Work instruction:
Below are some records; copy each line in them that contains "finish".

Top of Input

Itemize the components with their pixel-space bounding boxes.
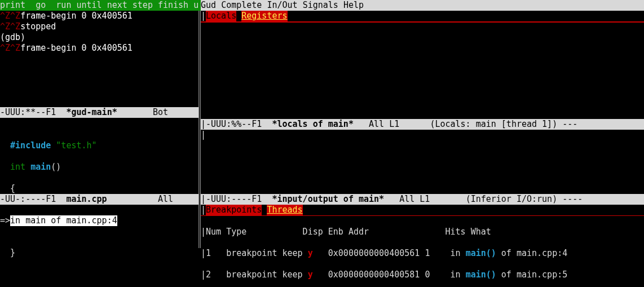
menu-next[interactable]: next [107,0,127,10]
menu-inout[interactable]: In/Out [267,0,297,10]
src-line: int main() [0,162,199,173]
locals-tabs: |Locals Registers [201,11,644,21]
menu-run[interactable]: run [56,0,71,10]
src-line: { [0,183,199,194]
modeline-io: |-UUU:----F1 *input/output of main* All … [201,194,644,205]
tab-registers[interactable]: Registers [241,11,287,21]
menu-help[interactable]: Help [343,0,364,10]
locals-pane[interactable] [201,22,644,119]
modeline-locals: |-UUU:%%--F1 *locals of main* All L1 (Lo… [201,119,644,130]
menubar: print go run until next step finish up d… [0,0,644,11]
bp-row[interactable]: |1 breakpoint keep y 0x0000000000400561 … [201,248,644,259]
gdb-line: ^Z^Zstopped [0,21,199,32]
menu-finish[interactable]: finish [158,0,188,10]
stack-frame[interactable]: =>in main of main.cpp:4 [0,215,199,226]
modeline-gud: -UUU:**--F1 *gud-main* Bot [0,107,199,118]
breakpoints-pane[interactable]: |Num Type Disp Enb Addr Hits What |1 bre… [201,216,644,248]
bp-row[interactable]: |2 breakpoint keep y 0x0000000000400581 … [201,270,644,280]
source-pane[interactable]: #include "test.h" int main() { B => prin… [0,130,199,194]
bp-header: |Num Type Disp Enb Addr Hits What [201,227,644,237]
gdb-line: ^Z^Zframe-begin 0 0x400561 [0,11,199,21]
menu-until[interactable]: until [76,0,102,10]
menubar-gdb-toolbar: print go run until next step finish up d… [0,0,199,11]
menu-go[interactable]: go [36,0,46,10]
menubar-main: Gud Complete In/Out Signals Help [201,0,644,11]
menu-complete[interactable]: Complete [221,0,262,10]
modeline-source: -UU-:----F1 main.cpp All [0,194,199,205]
current-frame-arrow-icon: => [0,215,10,226]
tab-threads[interactable]: Threads [267,205,302,215]
gdb-prompt[interactable]: (gdb) [0,32,199,43]
io-pane[interactable]: | [201,130,644,194]
tab-breakpoints[interactable]: Breakpoints [206,205,262,215]
gdb-console[interactable]: ^Z^Zframe-begin 0 0x400561 ^Z^Zstopped (… [0,11,199,107]
menu-gud[interactable]: Gud [201,0,216,10]
breakpoints-tabs: |Breakpoints Threads [201,205,644,215]
menu-print[interactable]: print [0,0,25,10]
src-line: } [0,248,199,258]
tab-locals[interactable]: Locals [206,11,236,21]
stack-pane[interactable]: =>in main of main.cpp:4 [0,205,199,248]
gdb-line: ^Z^Zframe-begin 0 0x400561 [0,43,199,54]
menu-step[interactable]: step [133,0,153,10]
src-line: #include "test.h" [0,140,199,151]
menu-signals[interactable]: Signals [303,0,338,10]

Bottom of Input

Solved problem:
menubar: print go run until next step finish up d… [0,0,644,11]
menu-finish[interactable]: finish [158,0,188,10]
menubar-gdb-toolbar: print go run until next step finish up d… [0,0,199,11]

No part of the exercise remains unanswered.